Students are not just passive consumers of information.  Integrated liberal education requires students to become active creators of their own work and their own learning. Thus, one of the most important High Impact Practices in higher education is the concept of the Signature Work. In addition, David Wiley in explaining how OER leads to Open Pedagogy has also identified the concept and importance of authentic assignments which stand in contrast to the older concept of disposable assignments. Finally, regardless of whether they are transfer oriented students or students in a career-focused program, students need to do assignments that prepare them for the actual work they will do in the next phases of their careers.

CTE 400 Words SPLAT course siteThe Open Learn Lab is pioneering in developing websites and pedagogical designs to support students ability to create. In several Writing classes, Professors Leslie Johnson, Carol Kendy, and Nichole Biber have pioneered with sites we’ve helped to develop.  These sites are what we playfully call “SPLAT’s” for Single Purpose Learning Assignment Thingies.

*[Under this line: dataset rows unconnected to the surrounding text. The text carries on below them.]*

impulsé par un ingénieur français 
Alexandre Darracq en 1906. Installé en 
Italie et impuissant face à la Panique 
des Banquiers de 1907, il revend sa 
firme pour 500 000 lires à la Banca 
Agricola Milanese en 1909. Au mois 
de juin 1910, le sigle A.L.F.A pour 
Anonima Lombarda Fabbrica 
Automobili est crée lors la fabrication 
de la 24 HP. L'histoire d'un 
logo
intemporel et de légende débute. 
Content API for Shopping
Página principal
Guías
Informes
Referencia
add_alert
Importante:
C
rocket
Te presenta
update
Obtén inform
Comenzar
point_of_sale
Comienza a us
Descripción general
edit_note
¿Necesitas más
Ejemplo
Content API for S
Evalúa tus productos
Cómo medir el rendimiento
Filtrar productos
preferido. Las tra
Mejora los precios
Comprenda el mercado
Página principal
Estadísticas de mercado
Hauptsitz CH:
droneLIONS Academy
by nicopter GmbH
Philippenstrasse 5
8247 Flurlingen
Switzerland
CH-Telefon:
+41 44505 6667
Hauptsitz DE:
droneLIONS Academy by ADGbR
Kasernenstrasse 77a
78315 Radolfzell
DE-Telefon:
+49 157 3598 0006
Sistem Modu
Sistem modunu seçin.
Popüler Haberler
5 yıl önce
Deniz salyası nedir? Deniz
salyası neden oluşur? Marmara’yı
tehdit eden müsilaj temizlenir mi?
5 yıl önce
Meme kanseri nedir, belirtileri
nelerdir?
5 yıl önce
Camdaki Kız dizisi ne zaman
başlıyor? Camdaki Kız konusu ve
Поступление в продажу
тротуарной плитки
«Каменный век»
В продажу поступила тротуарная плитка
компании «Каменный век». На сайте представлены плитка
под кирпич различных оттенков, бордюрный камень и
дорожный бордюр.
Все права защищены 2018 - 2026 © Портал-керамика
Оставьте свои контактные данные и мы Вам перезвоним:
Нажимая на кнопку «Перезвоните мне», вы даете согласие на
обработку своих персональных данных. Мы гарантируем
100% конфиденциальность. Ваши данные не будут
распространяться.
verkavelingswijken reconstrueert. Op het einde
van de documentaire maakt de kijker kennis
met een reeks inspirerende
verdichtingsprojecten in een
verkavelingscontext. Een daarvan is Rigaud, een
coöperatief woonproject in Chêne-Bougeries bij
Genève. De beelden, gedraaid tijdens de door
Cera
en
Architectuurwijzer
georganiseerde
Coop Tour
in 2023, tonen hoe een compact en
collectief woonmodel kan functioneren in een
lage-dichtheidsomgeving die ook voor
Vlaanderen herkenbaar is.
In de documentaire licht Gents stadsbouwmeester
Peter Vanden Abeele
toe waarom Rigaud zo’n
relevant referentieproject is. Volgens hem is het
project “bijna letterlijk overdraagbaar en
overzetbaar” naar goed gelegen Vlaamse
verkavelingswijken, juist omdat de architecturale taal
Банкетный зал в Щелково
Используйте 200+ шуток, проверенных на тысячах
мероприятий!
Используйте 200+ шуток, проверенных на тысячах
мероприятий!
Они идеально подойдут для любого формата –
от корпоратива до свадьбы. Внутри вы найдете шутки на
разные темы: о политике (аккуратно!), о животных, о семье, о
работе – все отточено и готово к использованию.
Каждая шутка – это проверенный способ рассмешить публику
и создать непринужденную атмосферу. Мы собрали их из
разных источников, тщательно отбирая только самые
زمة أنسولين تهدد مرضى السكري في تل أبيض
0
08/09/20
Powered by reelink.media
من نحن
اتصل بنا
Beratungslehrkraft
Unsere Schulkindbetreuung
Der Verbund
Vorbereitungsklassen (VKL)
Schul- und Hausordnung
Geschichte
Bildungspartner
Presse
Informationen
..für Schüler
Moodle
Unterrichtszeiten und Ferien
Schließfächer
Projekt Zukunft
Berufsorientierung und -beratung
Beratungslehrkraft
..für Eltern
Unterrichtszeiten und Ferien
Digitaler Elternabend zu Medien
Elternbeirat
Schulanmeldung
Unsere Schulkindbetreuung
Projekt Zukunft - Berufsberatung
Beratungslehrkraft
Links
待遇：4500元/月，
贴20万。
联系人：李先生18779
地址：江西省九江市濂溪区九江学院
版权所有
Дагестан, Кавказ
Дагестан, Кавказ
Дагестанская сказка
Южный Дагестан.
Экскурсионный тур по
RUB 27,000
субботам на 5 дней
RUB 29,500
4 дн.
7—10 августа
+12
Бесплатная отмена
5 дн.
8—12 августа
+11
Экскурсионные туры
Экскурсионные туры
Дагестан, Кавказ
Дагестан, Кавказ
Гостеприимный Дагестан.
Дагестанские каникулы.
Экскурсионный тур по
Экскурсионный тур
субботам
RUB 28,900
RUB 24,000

It’s a similar concept to the SPLOT’s that were developed last year at Thompson Rivers University in BC by Brian Lamb and Alan Levine.  In a SPLAT, students in complete a writing assignment by writing a post or page on a public website instead of submitting the traditional paper-based document or MS Word-based document file.  Traditional assignments tend to be disposable assignments in Wiley’s terms, meaning students don’t take them as seriously, they have difficulties imagining or writing for an audience different from the professor, and know that nobody but the prof will likely ever read what they write.  Instead, in a SPLAT, the student learns to write for the open Web. They become a “published author” with potentially real readers beyond the classroom and the writing itself lasts longer.  The prototype for our SPLAT’s is an assignment developed by Leslie Johnson for the Transforming Learning Through Teaching faculty development course in the CTE.  This site is called 400 Words after the capstone assignment for faculty to write a 400 word essay about an experience with a student that illustrates teaching and the college mission.  (warning there are some awesome stories at 400 Words! – some may move you to tears).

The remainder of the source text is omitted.